Esoknya, murid-murid pindahan tersebut sudah mulai masuk ke kelas kami. Satu-persatu mereka mulai memperkenalkan diri. Itulah saat pertama kali aku melihat Tasya, gadis dengan rambut kuncir kuda yang panjang serta tai lalat di pipi. Sial, aku masih ingat detil penampilannya. Nama lengkapnya: Tasya Aulia. Sialan, aku juga masih ingat nama lengkapnya. Dialah satu-satunya murid pindahan yang menarik perhatianku saat itu.
Dewa cinta sepertinya sedang berada di pihakku hari itu. Selepas dia memperkenalkan diri, dia diminta duduk persis di depan mejaku oleh wali kelas. Pas, mantaplah, pikirku.

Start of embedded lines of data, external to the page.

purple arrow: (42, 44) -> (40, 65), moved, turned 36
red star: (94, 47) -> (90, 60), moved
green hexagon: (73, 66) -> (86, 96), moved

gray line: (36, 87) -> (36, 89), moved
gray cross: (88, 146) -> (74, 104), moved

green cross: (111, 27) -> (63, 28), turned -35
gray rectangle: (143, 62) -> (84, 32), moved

Sebagaimana anak SD semestinya, sewaktu jam istirahat, satu-persatu teman-teman kelasku mulai mengerubungi tempat duduk anak-anak baru tersebut. Berkenalan, mencoba untuk akrab. Sebagai cowok yang cool walaupun tampang mirip Tukul, aku menjadi salah satu murid yang tak mencoba akrab dengan mereka, khususnya Tasya. Biarkan saja mereka dulu. Entar tiba saatnya gantian Aku yang maju kenalan.
Hari itu tidak seperti biasanya. Biasanya ketika jam istirahat, kami para cowok langsung pergi ke lapangan buat main bola. Karena hari itu hari pertama sekolah, kami semua sepemikiran untuk di kelas saja. Saat sedang melamun, aku kaget tiba-tiba Tasya menoleh ke belakang, dan mengajakku berkenalan.
"Aku Tasya. Salam kenal."Katanya sambil menyodorkan tangan.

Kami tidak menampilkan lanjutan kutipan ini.